In Cambridge, under Krebs' mentorship Edson conducted an extensive investigation on the metabolism of ketone bodies, substances produced in excess by humans during starvation or undiagnosed diabetes. Some of these studies (Edson and Leloir, 1936) were a link in a chain of experiments leading to Krebs' 1937 proposal of the citric acid cycle. During the same period Edson identified the product of purine ring formation in pigeon liver as hypoxanthine, which was converted to uric acid in the liver (Edson, Krebs and model, 1936; Edson, 1946). A derivative of hypoxanthine was subsequently shown by others to be the key product of purine biosynthesis. Krebs became Edson's lifelong friend, a long-range source of scientific advice, a host for his future postgraduate students and his own sabbatical in 1956 (see Krebs, 1981). Edson also befriended Luis Federico Leloir to whom he dedicated his 1966 paper on glucogenesis from sorbitol to celebrate Leloir's 60th birthday.

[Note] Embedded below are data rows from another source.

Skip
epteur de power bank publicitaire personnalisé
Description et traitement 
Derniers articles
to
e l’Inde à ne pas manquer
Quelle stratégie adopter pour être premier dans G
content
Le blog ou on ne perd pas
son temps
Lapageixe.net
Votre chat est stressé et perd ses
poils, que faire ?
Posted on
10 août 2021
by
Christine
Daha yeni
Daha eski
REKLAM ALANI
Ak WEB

Krebs, in his reminiscences, refers to Edson twice: "With Norman Edson, a medical graduate and PhD student from New Zealand, I studied the formation of ketone bodies in liver slices." And in the index to people in the book, "Edson, Norman Lowther (1904–1970). New Zealand biochemist, Otago. My collaborator in Cambridge."

Edson also befriended Luis Federico Leloir and collaborated with him on ketogenesis. Edson dedicated his 1966 paper on glucogenesis from sorbitol to LeLoir to celebrate Leloir's 60th birthday. Edson also became acquainted with Ernst Chain and D D Wood.

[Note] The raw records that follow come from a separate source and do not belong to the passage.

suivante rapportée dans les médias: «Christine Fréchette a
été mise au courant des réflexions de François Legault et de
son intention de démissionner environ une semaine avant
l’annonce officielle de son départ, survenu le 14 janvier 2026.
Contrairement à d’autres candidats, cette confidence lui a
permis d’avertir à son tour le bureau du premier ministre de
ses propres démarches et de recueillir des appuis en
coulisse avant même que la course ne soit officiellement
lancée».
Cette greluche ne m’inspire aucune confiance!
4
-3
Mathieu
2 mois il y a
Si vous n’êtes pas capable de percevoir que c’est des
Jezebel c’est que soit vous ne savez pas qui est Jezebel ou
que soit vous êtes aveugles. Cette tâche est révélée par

In 1935 Edson attended the 15th International Congress of Physiology at Moscow. He subsequently told of hearing Ivan Pavlov speak and the destitution in the Moscow streets with the hungry placing their noses against the window looking at the plenty on the tables on the other side.

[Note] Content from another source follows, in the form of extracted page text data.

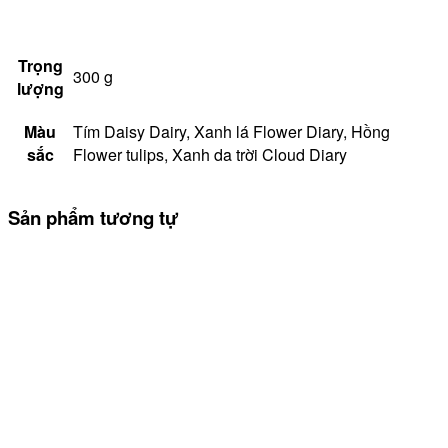
Trọng
300 g
lượng
Màu
Tím Daisy Dairy, Xanh lá Flower Diary, Hồng
sắc
Flower tulips, Xanh da trời Cloud Diary
Sản phẩm tương tự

From Edson's Cambridge work came seven papers, all published in the Biochemical Journal. Two papers were co-authored with Krebs, on the micro-determination of uric acid and on the avian synthesis of uric acid; one with LeLoir on ketone metabolism. The four where he was the sole author were on ketogenesis.

==Academic life in New Zealand==
Upon his return from Cambridge Edson was appointed Lectuter in Biochemistry at the University of Otago Medical School. He set up a modern biochemistry department for teaching and research. Initially he provided his own equipment and chemicals but later was supported by the Travis Trust for Tuberculosis Research. Fortunately in 1943 John Eccles, a noted neurophysiologist, was appointed to the chair of physiology. Eccles recognised Edson's talents and gave him full support in his enterprises (Eccles, 1977). Gradually Edson recruited a small staff and a number of research students who assisted in his teaching and research.

His early work in New Zealand was devoted to the delineation of metabolic pathways of Mycobacteria, relatives of the tuberculosis bacterium. He used the innovative approach of studying cell extracts which gave a clearer picture of bacterial metabolic pathways than whole cells, then currently in use (Edson, 1951).

In the 1950s, he and his students turned their attention to the metabolism of the polyols (sugar alcohols). They carried out an extensive survey of the diversity of the polyol dehydrogenases and determined rules for the steric specificity of these enzymes. (McCorkindale and Edson, 1954; Arcus and Edson, 1956).